*** Opening Data shown ***

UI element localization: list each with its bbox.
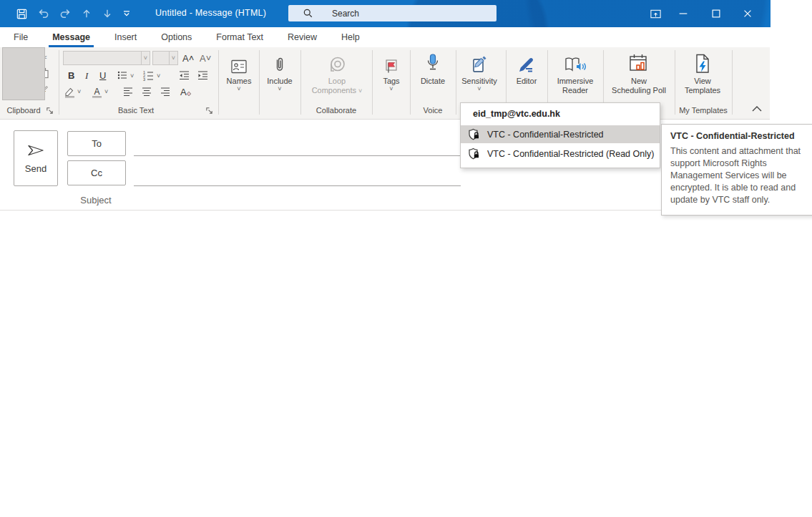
minimize-icon	[678, 8, 689, 19]
menu-item-label: VTC - Confidential-Restricted (Read Only…	[487, 149, 654, 159]
sensitivity-button-pressed-background	[2, 47, 45, 100]
grow-font-icon: A˄	[182, 53, 194, 64]
svg-text:A: A	[180, 87, 187, 97]
voice-group-label: Voice	[410, 106, 456, 115]
sensitivity-button[interactable]: Sensitivity ˅	[458, 49, 501, 92]
font-size-select[interactable]: ˅	[152, 51, 178, 65]
chevron-down-icon[interactable]: ˅	[157, 73, 160, 79]
align-right-icon	[160, 86, 171, 97]
immersive-label-line1: Immersive	[557, 77, 594, 86]
send-button[interactable]: Send	[14, 130, 58, 186]
search-placeholder: Search	[332, 9, 359, 19]
chevron-down-icon[interactable]: ˅	[130, 73, 134, 79]
customize-quick-access-toolbar-button[interactable]	[117, 4, 137, 24]
collapse-ribbon-button[interactable]	[751, 105, 767, 116]
tab-help[interactable]: Help	[329, 27, 372, 47]
group-separator	[300, 50, 301, 115]
chevron-down-icon[interactable]: ˅	[77, 89, 81, 95]
tab-message[interactable]: Message	[40, 27, 102, 47]
chevron-down-icon[interactable]: ˅	[104, 89, 108, 95]
tab-insert[interactable]: Insert	[102, 27, 149, 47]
bold-button[interactable]: B	[68, 70, 74, 82]
loop-label-line2: Components	[312, 86, 356, 95]
group-separator	[675, 50, 675, 115]
minimize-button[interactable]	[667, 3, 700, 24]
new-scheduling-poll-button[interactable]: New Scheduling Poll	[605, 49, 672, 95]
redo-button[interactable]	[56, 4, 76, 24]
view-templates-button[interactable]: View Templates	[678, 49, 727, 95]
font-family-select[interactable]: ˅	[63, 51, 150, 65]
cc-field[interactable]	[134, 185, 461, 186]
loop-components-button: Loop Components ˅	[303, 49, 371, 95]
font-color-button[interactable]: A	[90, 85, 103, 98]
shrink-font-button[interactable]: A˅	[200, 53, 211, 64]
send-icon	[26, 143, 45, 158]
window-title: Untitled - Message (HTML)	[155, 8, 266, 18]
to-button[interactable]: To	[67, 131, 126, 156]
clipboard-dialog-launcher[interactable]	[46, 107, 54, 115]
customize-qat-icon	[121, 8, 132, 19]
close-button[interactable]	[731, 3, 764, 24]
menu-item-confidential-restricted-read-only[interactable]: VTC - Confidential-Restricted (Read Only…	[461, 145, 660, 163]
immersive-reader-icon	[564, 56, 586, 74]
loop-components-icon	[328, 55, 347, 74]
maximize-icon	[710, 8, 722, 19]
immersive-label-line2: Reader	[562, 86, 588, 95]
decrease-indent-icon	[178, 69, 190, 81]
save-button[interactable]	[11, 4, 31, 24]
align-left-button[interactable]	[122, 85, 134, 98]
tab-options[interactable]: Options	[149, 27, 204, 47]
redo-icon	[59, 7, 72, 20]
dictate-button[interactable]: Dictate	[412, 49, 454, 86]
send-label: Send	[25, 163, 47, 174]
basic-text-dialog-launcher[interactable]	[205, 107, 214, 115]
sensitivity-tooltip: VTC - Confidential-Restricted This conte…	[661, 124, 812, 216]
undo-icon	[36, 7, 49, 20]
down-arrow-icon	[102, 8, 113, 19]
grow-font-button[interactable]: A˄	[182, 53, 194, 64]
scheduling-label-line1: New	[631, 77, 647, 86]
clipboard-group-label: Clipboard	[1, 106, 46, 115]
include-button[interactable]: Include ˅	[260, 49, 299, 92]
font-color-icon: A	[91, 86, 103, 98]
to-field[interactable]	[134, 155, 461, 156]
sensitivity-dropdown-menu: eid_tmp@vtc.edu.hk VTC - Confidential-Re…	[460, 102, 660, 168]
undo-button[interactable]	[33, 4, 53, 24]
group-separator	[410, 50, 411, 115]
cc-button[interactable]: Cc	[67, 160, 126, 185]
account-header: eid_tmp@vtc.edu.hk	[461, 103, 660, 124]
italic-button[interactable]: I	[85, 70, 88, 82]
search-input[interactable]: Search	[288, 5, 497, 21]
shield-lock-icon	[467, 128, 480, 141]
move-down-button[interactable]	[97, 4, 117, 24]
immersive-reader-button[interactable]: Immersive Reader	[549, 49, 601, 95]
names-button[interactable]: Names ˅	[220, 49, 258, 92]
decrease-indent-button[interactable]	[177, 69, 190, 82]
increase-indent-button[interactable]	[196, 69, 209, 82]
align-center-button[interactable]	[140, 85, 153, 98]
editor-button[interactable]: Editor	[508, 49, 545, 86]
menu-item-confidential-restricted[interactable]: VTC - Confidential-Restricted	[461, 125, 660, 143]
align-center-icon	[141, 86, 152, 97]
message-body-editor[interactable]	[0, 210, 770, 513]
view-templates-icon	[694, 53, 711, 74]
numbering-button[interactable]: 1 2 3	[142, 69, 155, 82]
my-templates-group-label: My Templates	[675, 106, 732, 115]
align-right-button[interactable]	[159, 85, 172, 98]
bullets-button[interactable]	[116, 69, 129, 82]
maximize-button[interactable]	[700, 3, 733, 24]
underline-button[interactable]: U	[99, 70, 106, 82]
tags-button[interactable]: Tags ˅	[375, 49, 408, 92]
dictate-label: Dictate	[421, 77, 445, 86]
ribbon-tabs: File Message Insert Options Format Text …	[0, 27, 770, 47]
text-highlight-button[interactable]	[63, 85, 76, 98]
move-up-button[interactable]	[77, 4, 97, 24]
underline-icon: U	[99, 70, 106, 81]
group-separator	[732, 50, 733, 115]
tab-file[interactable]: File	[1, 27, 40, 47]
clear-formatting-button[interactable]: A	[179, 85, 192, 98]
clear-formatting-icon: A	[180, 86, 192, 98]
tab-review[interactable]: Review	[275, 27, 329, 47]
tab-format-text[interactable]: Format Text	[204, 27, 275, 47]
basic-text-group-label: Basic Text	[86, 106, 186, 115]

*** Closing Data shown ***

_Goal of the exercise_: From the first record above to the last, output each one exactly and omit the pictures.

_Answer section_:
UI element localization: list each with its bbox.
minimize-icon	[678, 8, 689, 19]
menu-item-label: VTC - Confidential-Restricted (Read Only…	[487, 149, 654, 159]
sensitivity-button-pressed-background	[2, 47, 45, 100]
grow-font-icon: A˄	[182, 53, 194, 64]
svg-text:A: A	[180, 87, 187, 97]
voice-group-label: Voice	[410, 106, 456, 115]
sensitivity-button[interactable]: Sensitivity ˅	[458, 49, 501, 92]
font-size-select[interactable]: ˅	[152, 51, 178, 65]
chevron-down-icon[interactable]: ˅	[157, 73, 160, 79]
align-right-icon	[160, 86, 171, 97]
immersive-label-line1: Immersive	[557, 77, 594, 86]
send-button[interactable]: Send	[14, 130, 58, 186]
search-placeholder: Search	[332, 9, 359, 19]
chevron-down-icon[interactable]: ˅	[130, 73, 134, 79]
customize-quick-access-toolbar-button[interactable]	[117, 4, 137, 24]
collapse-ribbon-button[interactable]	[751, 105, 767, 116]
tab-help[interactable]: Help	[329, 27, 372, 47]
group-separator	[300, 50, 301, 115]
chevron-down-icon[interactable]: ˅	[77, 89, 81, 95]
tab-message[interactable]: Message	[40, 27, 102, 47]
chevron-down-icon[interactable]: ˅	[104, 89, 108, 95]
tab-insert[interactable]: Insert	[102, 27, 149, 47]
bold-button[interactable]: B	[68, 70, 74, 82]
loop-label-line2: Components	[312, 86, 356, 95]
group-separator	[675, 50, 675, 115]
minimize-button[interactable]	[667, 3, 700, 24]
new-scheduling-poll-button[interactable]: New Scheduling Poll	[605, 49, 672, 95]
redo-button[interactable]	[56, 4, 76, 24]
view-templates-button[interactable]: View Templates	[678, 49, 727, 95]
font-family-select[interactable]: ˅	[63, 51, 150, 65]
cc-field[interactable]	[134, 185, 461, 186]
loop-components-button: Loop Components ˅	[303, 49, 371, 95]
font-color-button[interactable]: A	[90, 85, 103, 98]
shrink-font-button[interactable]: A˅	[200, 53, 211, 64]
send-icon	[26, 143, 45, 158]
window-title: Untitled - Message (HTML)	[155, 8, 266, 18]
to-button[interactable]: To	[67, 131, 126, 156]
clipboard-dialog-launcher[interactable]	[46, 107, 54, 115]
customize-qat-icon	[121, 8, 132, 19]
close-button[interactable]	[731, 3, 764, 24]
menu-item-confidential-restricted-read-only[interactable]: VTC - Confidential-Restricted (Read Only…	[461, 145, 660, 163]
immersive-reader-icon	[564, 56, 586, 74]
loop-components-icon	[328, 55, 347, 74]
maximize-icon	[710, 8, 722, 19]
immersive-label-line2: Reader	[562, 86, 588, 95]
decrease-indent-icon	[178, 69, 190, 81]
save-button[interactable]	[11, 4, 31, 24]
align-left-button[interactable]	[122, 85, 134, 98]
tab-options[interactable]: Options	[149, 27, 204, 47]
redo-icon	[59, 7, 72, 20]
dictate-button[interactable]: Dictate	[412, 49, 454, 86]
send-label: Send	[25, 163, 47, 174]
basic-text-dialog-launcher[interactable]	[205, 107, 214, 115]
sensitivity-tooltip: VTC - Confidential-Restricted This conte…	[661, 124, 812, 216]
undo-icon	[36, 7, 49, 20]
down-arrow-icon	[102, 8, 113, 19]
grow-font-button[interactable]: A˄	[182, 53, 194, 64]
scheduling-label-line1: New	[631, 77, 647, 86]
clipboard-group-label: Clipboard	[1, 106, 46, 115]
include-button[interactable]: Include ˅	[260, 49, 299, 92]
font-color-icon: A	[91, 86, 103, 98]
to-field[interactable]	[134, 155, 461, 156]
sensitivity-dropdown-menu: eid_tmp@vtc.edu.hk VTC - Confidential-Re…	[460, 102, 660, 168]
undo-button[interactable]	[33, 4, 53, 24]
group-separator	[410, 50, 411, 115]
cc-button[interactable]: Cc	[67, 160, 126, 185]
account-header: eid_tmp@vtc.edu.hk	[461, 103, 660, 124]
italic-button[interactable]: I	[85, 70, 88, 82]
search-input[interactable]: Search	[288, 5, 497, 21]
shield-lock-icon	[467, 128, 480, 141]
move-down-button[interactable]	[97, 4, 117, 24]
immersive-reader-button[interactable]: Immersive Reader	[549, 49, 601, 95]
names-button[interactable]: Names ˅	[220, 49, 258, 92]
decrease-indent-button[interactable]	[177, 69, 190, 82]
increase-indent-button[interactable]	[196, 69, 209, 82]
align-center-button[interactable]	[140, 85, 153, 98]
editor-button[interactable]: Editor	[508, 49, 545, 86]
menu-item-confidential-restricted[interactable]: VTC - Confidential-Restricted	[461, 125, 660, 143]
align-center-icon	[141, 86, 152, 97]
message-body-editor[interactable]	[0, 210, 770, 513]
view-templates-icon	[694, 53, 711, 74]
numbering-button[interactable]: 1 2 3	[142, 69, 155, 82]
my-templates-group-label: My Templates	[675, 106, 732, 115]
align-right-button[interactable]	[159, 85, 172, 98]
bullets-button[interactable]	[116, 69, 129, 82]
maximize-button[interactable]	[700, 3, 733, 24]
underline-button[interactable]: U	[99, 70, 106, 82]
tags-button[interactable]: Tags ˅	[375, 49, 408, 92]
dictate-label: Dictate	[421, 77, 445, 86]
ribbon-tabs: File Message Insert Options Format Text …	[0, 27, 770, 47]
text-highlight-button[interactable]	[63, 85, 76, 98]
move-up-button[interactable]	[77, 4, 97, 24]
underline-icon: U	[99, 70, 106, 81]
group-separator	[732, 50, 733, 115]
tab-file[interactable]: File	[1, 27, 40, 47]
clear-formatting-button[interactable]: A	[179, 85, 192, 98]
clear-formatting-icon: A	[180, 86, 192, 98]
tab-review[interactable]: Review	[275, 27, 329, 47]
tab-format-text[interactable]: Format Text	[204, 27, 275, 47]
basic-text-group-label: Basic Text	[86, 106, 186, 115]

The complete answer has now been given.